▶ **What is required**
The entries below contain a line with "格鲁吉亚语翻译 (50, 1853)" and a line with "韩语翻译 (35, 469)". Retype exactly everything from the first down to the second, both included, and nothing else.

▶ **Dataset entries**
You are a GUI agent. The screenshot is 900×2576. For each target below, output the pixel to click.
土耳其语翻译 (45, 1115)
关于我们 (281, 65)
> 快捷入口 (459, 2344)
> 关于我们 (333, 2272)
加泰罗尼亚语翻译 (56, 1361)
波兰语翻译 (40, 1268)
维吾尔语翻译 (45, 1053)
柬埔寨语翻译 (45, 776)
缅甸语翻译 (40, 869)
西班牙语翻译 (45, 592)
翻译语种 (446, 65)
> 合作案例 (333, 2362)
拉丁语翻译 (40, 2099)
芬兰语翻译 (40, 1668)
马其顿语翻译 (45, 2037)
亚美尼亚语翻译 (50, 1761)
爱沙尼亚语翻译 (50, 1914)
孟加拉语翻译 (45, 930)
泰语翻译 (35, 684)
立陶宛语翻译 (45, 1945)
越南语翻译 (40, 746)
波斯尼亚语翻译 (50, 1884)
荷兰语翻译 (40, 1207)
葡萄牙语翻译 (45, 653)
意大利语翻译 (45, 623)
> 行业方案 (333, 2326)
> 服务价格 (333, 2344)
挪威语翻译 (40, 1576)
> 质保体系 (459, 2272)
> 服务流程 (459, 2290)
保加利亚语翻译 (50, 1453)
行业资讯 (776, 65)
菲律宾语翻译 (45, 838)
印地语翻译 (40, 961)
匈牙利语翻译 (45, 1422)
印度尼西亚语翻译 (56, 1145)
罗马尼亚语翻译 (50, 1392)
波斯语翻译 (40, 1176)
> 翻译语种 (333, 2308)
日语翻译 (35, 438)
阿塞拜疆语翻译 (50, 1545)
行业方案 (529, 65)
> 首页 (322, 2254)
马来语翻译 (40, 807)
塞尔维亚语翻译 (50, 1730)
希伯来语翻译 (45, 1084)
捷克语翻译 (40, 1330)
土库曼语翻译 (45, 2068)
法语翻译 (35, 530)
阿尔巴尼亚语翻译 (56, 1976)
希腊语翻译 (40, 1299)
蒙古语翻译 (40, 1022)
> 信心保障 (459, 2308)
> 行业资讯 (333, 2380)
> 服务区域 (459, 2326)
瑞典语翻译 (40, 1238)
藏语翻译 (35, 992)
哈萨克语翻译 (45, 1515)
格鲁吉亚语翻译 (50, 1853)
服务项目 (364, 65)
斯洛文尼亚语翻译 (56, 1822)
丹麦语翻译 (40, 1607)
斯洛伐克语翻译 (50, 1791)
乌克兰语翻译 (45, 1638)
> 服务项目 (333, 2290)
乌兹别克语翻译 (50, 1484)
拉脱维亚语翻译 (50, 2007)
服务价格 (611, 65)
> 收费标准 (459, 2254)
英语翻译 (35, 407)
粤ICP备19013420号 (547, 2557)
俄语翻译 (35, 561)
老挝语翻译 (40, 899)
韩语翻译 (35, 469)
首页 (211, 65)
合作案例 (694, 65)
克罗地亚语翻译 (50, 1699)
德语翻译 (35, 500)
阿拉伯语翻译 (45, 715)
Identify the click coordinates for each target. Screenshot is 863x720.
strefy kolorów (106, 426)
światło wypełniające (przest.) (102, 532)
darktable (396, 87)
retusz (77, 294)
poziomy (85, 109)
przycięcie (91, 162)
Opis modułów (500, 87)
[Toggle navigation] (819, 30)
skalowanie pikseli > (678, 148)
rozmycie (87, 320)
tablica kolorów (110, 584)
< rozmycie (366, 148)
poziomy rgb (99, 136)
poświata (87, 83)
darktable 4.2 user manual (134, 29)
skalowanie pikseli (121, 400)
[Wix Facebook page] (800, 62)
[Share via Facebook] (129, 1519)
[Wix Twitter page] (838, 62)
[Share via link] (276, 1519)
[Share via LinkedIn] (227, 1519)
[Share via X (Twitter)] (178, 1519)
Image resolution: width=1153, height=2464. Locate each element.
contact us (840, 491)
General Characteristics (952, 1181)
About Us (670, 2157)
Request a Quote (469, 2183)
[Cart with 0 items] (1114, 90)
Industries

▶ **Exercise answer**
格鲁吉亚语翻译 (50, 1853)
服务项目 (364, 65)
斯洛文尼亚语翻译 (56, 1822)
丹麦语翻译 (40, 1607)
斯洛伐克语翻译 (50, 1791)
乌克兰语翻译 (45, 1638)
> 服务项目 (333, 2290)
乌兹别克语翻译 (50, 1484)
拉脱维亚语翻译 (50, 2007)
服务价格 (611, 65)
> 收费标准 (459, 2254)
英语翻译 (35, 407)
粤ICP备19013420号 (547, 2557)
俄语翻译 (35, 561)
老挝语翻译 (40, 899)
韩语翻译 (35, 469)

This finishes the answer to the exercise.